● **Data supplied**
----
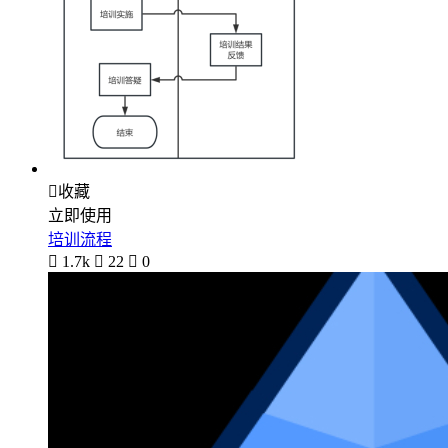

收藏
立即使用
培训流程

1.7k

22

0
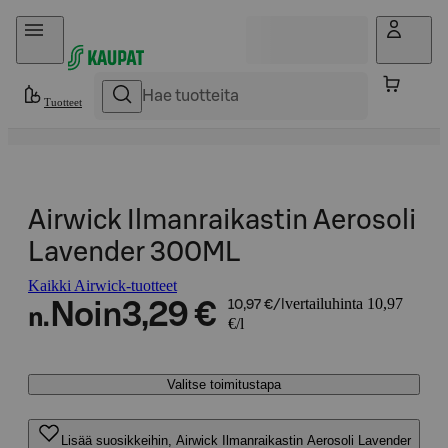
Hyppää sisältöön
Tuotteet
Airwick Ilmanraikastin Aerosoli
Lavender 300ML
Kaikki Airwick-tuotteet
vertailuhinta 10,97
Noin
3,29 €
10,97 €/l
n.
€/l
Valitse toimitustapa
Lisää suosikkeihin, Airwick Ilmanraikastin Aerosoli Lavender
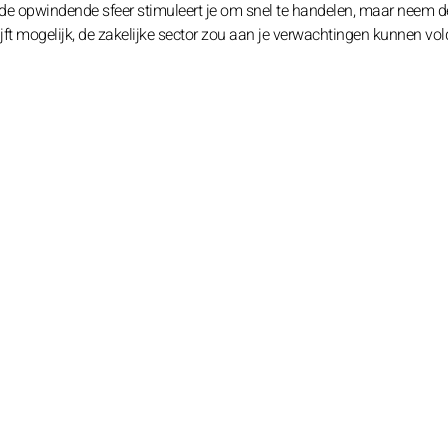
 de opwindende sfeer stimuleert je om snel te handelen, maar neem de 
t mogelijk, de zakelijke sector zou aan je verwachtingen kunnen vol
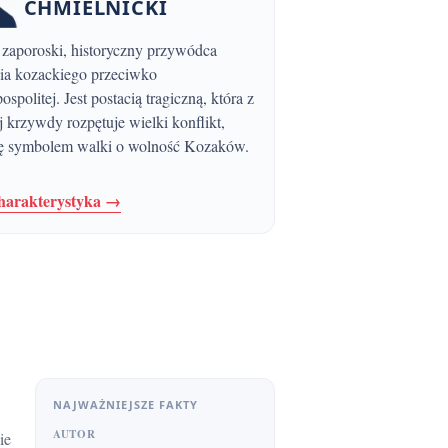
CHMIELNICKI
ia kozackiego przeciwko
spolitej. Jest postacią tragiczną, która z
j krzywdy rozpętuje wielki konflikt,
się symbolem walki o wolność Kozaków.
charakterystyka →
NAJWAŻNIEJSZE FAKTY
AUTOR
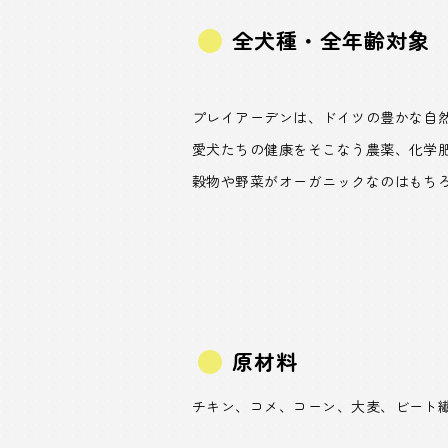
全犬種・全年齢対象
プレイアーデンは、ドイツの豊かな自然
愛犬たちの健康をそこなう農薬、化学
穀物や野菜がオーガニックなのはもち
原材料
チキン、コメ、コーン、大麦、ビート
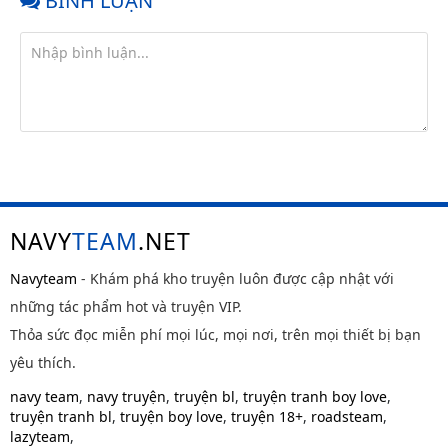
BÌNH LUẬN
NAVY
TEAM
.NET
Navyteam
- Khám phá kho truyện luôn được cập nhật với
những tác phẩm hot và truyện VIP.
Thỏa sức đọc miễn phí mọi lúc, mọi nơi, trên mọi thiết bị bạn
yêu thích.
navy team
,
navy truyện
,
truyện bl
,
truyện tranh boy love
,
truyện tranh bl
,
truyện boy love
,
truyện 18+
,
roadsteam
,
lazyteam
,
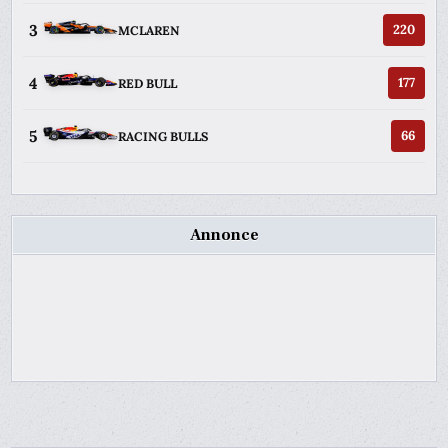
3
220
MCLAREN
4
177
RED BULL
5
66
RACING BULLS
Annonce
----
● **Task to carry out**
Among the entries, find every line holding "Ilmanraikastin" and return it.

● **Exercise solution**
Airwick Ilmanraikastin Aerosoli
Lisää suosikkeihin, Airwick Ilmanraikastin Aerosoli Lavender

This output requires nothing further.